> _ACTIVITY_
Scan the entries for the word "games". Every line that has it should be copied.

[Document layout detection data]
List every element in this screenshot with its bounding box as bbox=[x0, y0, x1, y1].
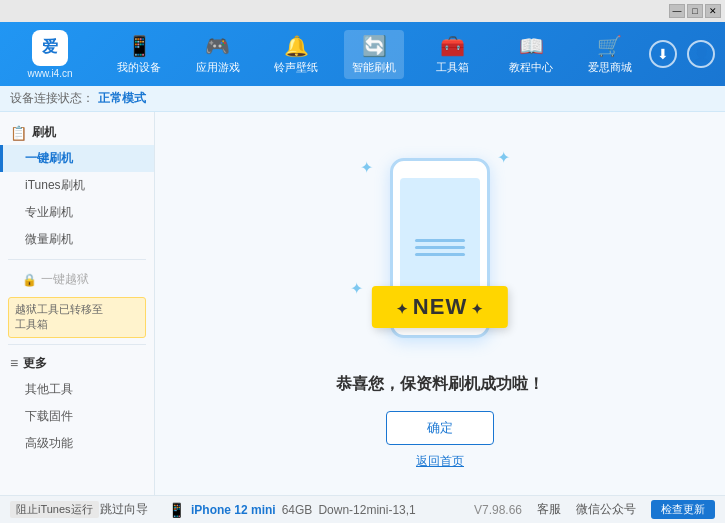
sidebar-item-jailbreak: 🔒 一键越狱 bbox=[0, 266, 154, 293]
bottom-bar: 自动跳选 跳过向导 📱 iPhone 12 mini 64GB Down-12m… bbox=[0, 495, 725, 523]
success-message: 恭喜您，保资料刷机成功啦！ bbox=[336, 374, 544, 395]
customer-service-link[interactable]: 客服 bbox=[537, 501, 561, 518]
flash-section-icon: 📋 bbox=[10, 125, 27, 141]
header-right: ⬇ 👤 bbox=[649, 40, 715, 68]
title-bar: — □ ✕ bbox=[0, 0, 725, 22]
jailbreak-info-box: 越狱工具已转移至工具箱 bbox=[8, 297, 146, 338]
sparkle-icon-1: ✦ bbox=[360, 158, 373, 177]
maximize-button[interactable]: □ bbox=[687, 4, 703, 18]
nav-ringtone-wallpaper[interactable]: 🔔 铃声壁纸 bbox=[266, 30, 326, 79]
device-phone-icon: 📱 bbox=[168, 502, 185, 518]
check-update-button[interactable]: 检查更新 bbox=[651, 500, 715, 519]
more-section-label: 更多 bbox=[23, 355, 47, 372]
sidebar-divider-2 bbox=[8, 344, 146, 345]
screen-line-2 bbox=[415, 246, 465, 249]
logo: 爱 www.i4.cn bbox=[10, 30, 90, 79]
itunes-status-bar: 阻止iTunes运行 bbox=[10, 495, 99, 523]
shop-label: 爱思商城 bbox=[588, 60, 632, 75]
sidebar-divider-1 bbox=[8, 259, 146, 260]
logo-icon: 爱 bbox=[32, 30, 68, 66]
tutorial-icon: 📖 bbox=[519, 34, 544, 58]
flash-section-label: 刷机 bbox=[32, 124, 56, 141]
version-text: V7.98.66 bbox=[474, 503, 522, 517]
sidebar-item-itunes-flash[interactable]: iTunes刷机 bbox=[0, 172, 154, 199]
content-area: ✦ ✦ ✦ NEW 恭喜您，保资料刷机成功啦！ 确定 返回首页 bbox=[155, 112, 725, 495]
toolbox-icon: 🧰 bbox=[440, 34, 465, 58]
apps-games-icon: 🎮 bbox=[205, 34, 230, 58]
flash-section-title: 📋 刷机 bbox=[0, 120, 154, 145]
logo-text-inner: 爱 bbox=[42, 37, 58, 58]
smart-flash-icon: 🔄 bbox=[362, 34, 387, 58]
title-bar-buttons[interactable]: — □ ✕ bbox=[669, 4, 721, 18]
download-button[interactable]: ⬇ bbox=[649, 40, 677, 68]
more-section-title: ≡ 更多 bbox=[0, 351, 154, 376]
device-storage: 64GB bbox=[282, 503, 313, 517]
status-bar: 设备连接状态： 正常模式 bbox=[0, 86, 725, 112]
sidebar-item-one-click-flash[interactable]: 一键刷机 bbox=[0, 145, 154, 172]
sidebar-item-other-tools[interactable]: 其他工具 bbox=[0, 376, 154, 403]
sparkle-icon-3: ✦ bbox=[350, 279, 363, 298]
nav-shop[interactable]: 🛒 爱思商城 bbox=[580, 30, 640, 79]
sidebar-item-wipe-flash[interactable]: 微量刷机 bbox=[0, 226, 154, 253]
header: 爱 www.i4.cn 📱 我的设备 🎮 应用游戏 🔔 铃声壁纸 🔄 智能刷机 … bbox=[0, 22, 725, 86]
shop-icon: 🛒 bbox=[597, 34, 622, 58]
ringtone-icon: 🔔 bbox=[284, 34, 309, 58]
nav-apps-games[interactable]: 🎮 应用游戏 bbox=[188, 30, 248, 79]
goto-homepage-link[interactable]: 返回首页 bbox=[416, 453, 464, 470]
nav-items: 📱 我的设备 🎮 应用游戏 🔔 铃声壁纸 🔄 智能刷机 🧰 工具箱 📖 教程中心… bbox=[100, 30, 649, 79]
nav-tutorial[interactable]: 📖 教程中心 bbox=[501, 30, 561, 79]
screen-line-3 bbox=[415, 253, 465, 256]
sidebar-item-pro-flash[interactable]: 专业刷机 bbox=[0, 199, 154, 226]
nav-toolbox[interactable]: 🧰 工具箱 bbox=[423, 30, 483, 79]
close-button[interactable]: ✕ bbox=[705, 4, 721, 18]
itunes-status-button[interactable]: 阻止iTunes运行 bbox=[10, 501, 99, 518]
logo-subtitle: www.i4.cn bbox=[27, 68, 72, 79]
tutorial-label: 教程中心 bbox=[509, 60, 553, 75]
user-button[interactable]: 👤 bbox=[687, 40, 715, 68]
screen-line-1 bbox=[415, 239, 465, 242]
skip-wizard-label: 跳过向导 bbox=[100, 501, 148, 518]
nav-my-device[interactable]: 📱 我的设备 bbox=[109, 30, 169, 79]
my-device-icon: 📱 bbox=[127, 34, 152, 58]
device-model: Down-12mini-13,1 bbox=[318, 503, 415, 517]
nav-smart-flash[interactable]: 🔄 智能刷机 bbox=[344, 30, 404, 79]
my-device-label: 我的设备 bbox=[117, 60, 161, 75]
main-layout: 📋 刷机 一键刷机 iTunes刷机 专业刷机 微量刷机 🔒 一键越狱 越狱工具… bbox=[0, 112, 725, 495]
apps-games-label: 应用游戏 bbox=[196, 60, 240, 75]
smart-flash-label: 智能刷机 bbox=[352, 60, 396, 75]
device-info: 📱 iPhone 12 mini 64GB Down-12mini-13,1 bbox=[168, 502, 416, 518]
device-name: iPhone 12 mini bbox=[191, 503, 276, 517]
confirm-button[interactable]: 确定 bbox=[386, 411, 494, 445]
toolbox-label: 工具箱 bbox=[436, 60, 469, 75]
status-value: 正常模式 bbox=[98, 90, 146, 107]
lock-icon: 🔒 bbox=[22, 273, 37, 287]
new-badge: NEW bbox=[372, 286, 508, 328]
success-illustration: ✦ ✦ ✦ NEW bbox=[340, 138, 540, 358]
sidebar: 📋 刷机 一键刷机 iTunes刷机 专业刷机 微量刷机 🔒 一键越狱 越狱工具… bbox=[0, 112, 155, 495]
minimize-button[interactable]: — bbox=[669, 4, 685, 18]
status-label: 设备连接状态： bbox=[10, 90, 94, 107]
ringtone-label: 铃声壁纸 bbox=[274, 60, 318, 75]
sidebar-item-download-firmware[interactable]: 下载固件 bbox=[0, 403, 154, 430]
sparkle-icon-2: ✦ bbox=[497, 148, 510, 167]
more-section-icon: ≡ bbox=[10, 355, 18, 371]
bottom-right: V7.98.66 客服 微信公众号 检查更新 bbox=[474, 500, 715, 519]
wechat-public-link[interactable]: 微信公众号 bbox=[576, 501, 636, 518]
sidebar-item-advanced[interactable]: 高级功能 bbox=[0, 430, 154, 457]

> _RESULT BELOW_
apps-games-icon: 🎮 bbox=[205, 34, 230, 58]
nav-apps-games[interactable]: 🎮 应用游戏 bbox=[188, 30, 248, 79]
apps-games-label: 应用游戏 bbox=[196, 60, 240, 75]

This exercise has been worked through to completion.